Internal Carotid Artery Occlusion as a Rare Presentation of Infectious Endocarditis: A Case Report

Author Affiliation
Thijs Wolf, DO University of Rochester Medical Center, Strong Memorial Hospital, Division of Emergency Medicine, Rochester, New York
Kayla Dewey, MD University of Rochester Medical Center, Strong Memorial Hospital, Division of Emergency Medicine, Rochester, New York
David Adler, MD, MPH University of Rochester Medical Center, Strong Memorial Hospital, Division of Emergency Medicine, Rochester, New York

Introduction
Case report
Discussion
Conclusion

ABSTRACT

Introduction

Internal carotid artery occlusion as a result of a septic embolism is a rare, commonly fatal, complication of mitral valve infectious endocarditis. Prompt recognition of this condition by the emergency physician may improve the chance of functional neurological survival.

Case Report

A 50-year-old male presented minimally responsive with a right gaze deviation, left hemiparesis, and a score of 26 on the National Institutes of Health Stroke Scale. A point-of-care echocardiogram showed a large mitral valve vegetation, and computed tomography angiography demonstrated an internal carotid artery occlusion.

Conclusion

The emergency physician should consider this potentially life-threatening condition and know the fundamental management recommendations once identified.

INTRODUCTION

Septic emboli occur when a blood vessel is obstructed, typically as a result of a thrombus that travels from an infected source. Following an ischemic stroke, the initial ischemic insult often occurs from vascular occlusion; a second insult can occur later if the embolism results in a nidus of infection.1 Over the last two decades there has been a steady rise in the incidence of infectious endocarditis (IE). One study showed a 30% increase in the incidence of IE from 2000 to 2011,2 thought to be due to the increase in implantable cardiac devices, healthcare-associated infections, and the rise in intravenous (IV) drug use.3,4 Infectious endocarditis is known to cause ischemic stroke, but complete occlusion of the internal carotid artery is extremely rare with only a few case reports in the literature. We present a case of a middle-aged male who presented with devastating neurological symptoms in the setting of mitral valve vegetation and complete internal carotid artery occlusion.

CASE REPORT

A 50-year-old male presented to the emergency department (ED) via emergency medical services (EMS) after being found minimally responsive in his bed at home by his roommate. He had a prior history of mitral valve endocarditis, IV heroin use, tobacco use, and atrial fibrillation on anticoagulation. The patient was last witnessed in his normal state of health the evening before his presentation to us. He had been recently hospitalized at another local hospital for methicillin-resistant Staphylococcus aureus bacteremia with documentation of known mitral valve vegetations, but he had left against medical advice 10 days prior. On arrival at our ED, he was ill-appearing and in acute distress with a Glasgow Coma Score of 8 (Eye 2, Verbal 2 Motor 4). The patient was afebrile, with a heart rate of 140 beats per minute with an irregular rhythm, blood pressure of 131/78 millimeters (mm) of mercury, respiratory rate of 30 breaths per minute, and pulse oximetry of 100% on a non-rebreather mask placed by EMS. The patient’s blood sugar was reported as 167 milligrams per deciliter (mg/dL) on arrival.

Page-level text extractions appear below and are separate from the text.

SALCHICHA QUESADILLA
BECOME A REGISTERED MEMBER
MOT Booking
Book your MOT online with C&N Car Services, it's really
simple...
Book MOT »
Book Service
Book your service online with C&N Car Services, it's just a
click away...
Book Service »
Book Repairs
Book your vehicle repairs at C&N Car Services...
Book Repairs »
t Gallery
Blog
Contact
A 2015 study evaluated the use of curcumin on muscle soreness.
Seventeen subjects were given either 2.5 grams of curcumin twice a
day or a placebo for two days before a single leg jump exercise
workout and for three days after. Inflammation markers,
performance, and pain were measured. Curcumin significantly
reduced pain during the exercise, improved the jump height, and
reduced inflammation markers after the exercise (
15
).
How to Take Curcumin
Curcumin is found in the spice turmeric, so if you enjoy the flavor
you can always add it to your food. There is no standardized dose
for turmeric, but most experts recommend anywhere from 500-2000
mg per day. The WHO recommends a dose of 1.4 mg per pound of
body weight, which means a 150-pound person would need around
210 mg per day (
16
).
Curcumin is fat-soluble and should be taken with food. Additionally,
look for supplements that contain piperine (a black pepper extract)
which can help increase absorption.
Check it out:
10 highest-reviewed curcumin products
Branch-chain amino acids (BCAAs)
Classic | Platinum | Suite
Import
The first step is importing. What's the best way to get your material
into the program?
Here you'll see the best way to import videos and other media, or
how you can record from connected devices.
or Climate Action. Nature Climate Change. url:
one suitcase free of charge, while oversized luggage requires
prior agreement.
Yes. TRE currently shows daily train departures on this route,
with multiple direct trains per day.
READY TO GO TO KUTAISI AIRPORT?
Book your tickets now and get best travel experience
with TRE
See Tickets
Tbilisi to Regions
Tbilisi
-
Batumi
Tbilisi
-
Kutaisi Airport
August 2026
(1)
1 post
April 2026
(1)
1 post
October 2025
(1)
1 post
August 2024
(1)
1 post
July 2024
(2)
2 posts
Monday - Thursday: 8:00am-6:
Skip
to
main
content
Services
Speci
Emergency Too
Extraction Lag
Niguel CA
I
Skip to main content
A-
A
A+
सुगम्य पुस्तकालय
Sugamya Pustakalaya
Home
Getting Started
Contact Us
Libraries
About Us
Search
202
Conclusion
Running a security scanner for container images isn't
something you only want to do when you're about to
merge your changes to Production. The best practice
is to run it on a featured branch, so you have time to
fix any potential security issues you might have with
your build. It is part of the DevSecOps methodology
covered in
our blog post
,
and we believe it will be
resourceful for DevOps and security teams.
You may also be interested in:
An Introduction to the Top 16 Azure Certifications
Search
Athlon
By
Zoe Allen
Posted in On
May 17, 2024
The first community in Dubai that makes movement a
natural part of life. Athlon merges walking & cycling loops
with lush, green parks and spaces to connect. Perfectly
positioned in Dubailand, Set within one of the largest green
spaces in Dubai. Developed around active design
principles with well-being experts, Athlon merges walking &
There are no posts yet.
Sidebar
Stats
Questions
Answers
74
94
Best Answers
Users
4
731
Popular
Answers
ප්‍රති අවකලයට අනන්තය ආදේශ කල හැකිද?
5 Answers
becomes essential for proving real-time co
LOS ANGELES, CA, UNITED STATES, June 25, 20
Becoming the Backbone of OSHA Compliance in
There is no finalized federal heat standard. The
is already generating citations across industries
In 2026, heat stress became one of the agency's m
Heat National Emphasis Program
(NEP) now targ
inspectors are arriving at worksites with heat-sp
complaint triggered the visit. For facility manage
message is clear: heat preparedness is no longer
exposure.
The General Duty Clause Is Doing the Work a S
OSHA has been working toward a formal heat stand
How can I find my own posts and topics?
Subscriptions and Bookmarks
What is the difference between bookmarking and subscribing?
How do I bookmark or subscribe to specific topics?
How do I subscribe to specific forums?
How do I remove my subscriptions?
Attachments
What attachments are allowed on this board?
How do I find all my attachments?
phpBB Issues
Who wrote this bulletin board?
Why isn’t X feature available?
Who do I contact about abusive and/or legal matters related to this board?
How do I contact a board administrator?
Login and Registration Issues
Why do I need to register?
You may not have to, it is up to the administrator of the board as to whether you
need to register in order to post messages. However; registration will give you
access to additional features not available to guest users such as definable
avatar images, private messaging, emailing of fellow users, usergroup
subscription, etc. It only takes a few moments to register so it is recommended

The patient would occasionally groan but did not follow commands. Cardiac exam was notable for tachycardia with an irregular rhythm. Pupils were three mm, equal but sluggishly reactive with a right conjugate gaze deviation. The patient withdrew from pain in his right upper and lower extremities but did not localize to pain and had left-sided hemiparesis. His score on the National Institute of Health Stroke Scale was 26. During his previous hospitalization 10 days earlier the patient was documented to have a normal neurological exam. Skin exam showed pallor with scattered track marks on his upper extremities. Point-of-care transthoracic echocardiogram (TTE) (Image 1) showed a large mitral valve vegetation. Laboratory data showed a leukocytosis of 30,900/mm3 (reference range 4,500–11,000/mm3) with neutrophilic predominance, plasma lactate of 7.3 millimoles per liter (mmol/L) (0.5–2.2 mmol/L), and an acute kidney injury with a serum creatinine of 3.48 mg/dL (0.74–1.35 mg/dL).

 

Image 1
(Left) Point-of-care transthoracic echocardiogram in the apical four-chamber and (right) parasternal long-axis views demonstrating a large mitral valve vegetation (arrow).

A computed tomography (CT) without contrast and a CT angiography of the head (Image 2) and neck were performed demonstrating a right-sided internal carotid artery terminus occlusion with poor leptomeningeal collateral flow to the right cerebral hemisphere. Additionally, there were small areas of hemorrhagic transformation in his bilateral hemispheres, right greater than left.

 

Image 2
(Left) Computed tomography angiography of the head demonstrating a decrease in attenuation and caliber distal to the bifurcation (arrow) at the level of the internal carotid artery terminus with faint intermittent contrast distally that quickly dissipates. There is poor leptomeningeal collateral flow in the right hemisphere. (Right) Acute right middle cerebral artery infarction (circle) with slight effacement of the sulci and right to left shift with faint peripheral petechial hemorrhage (arrow).

The patient’s neurological state worsened, and the decision was made to proceed with rapid sequence intubation. Broad-spectrum antibiotics were also started. The patient was deemed not to be a candidate for thrombolytics or embolectomy due to the extent of vascular insult seen on his imaging. Shortly after admission, two peripheral blood cultures grew Staphylococcus aureus (time to positivity 6.6 hours). The patient was admitted to the neuromedical intensive care unit and ultimately died from his condition several days later.

 

CPC-EM Capsule

What do we already know about this clinical entity?

Common risk factors for septic embolisms are intravenous drug use, infectious endocarditis, and prosthetic cardiac valves.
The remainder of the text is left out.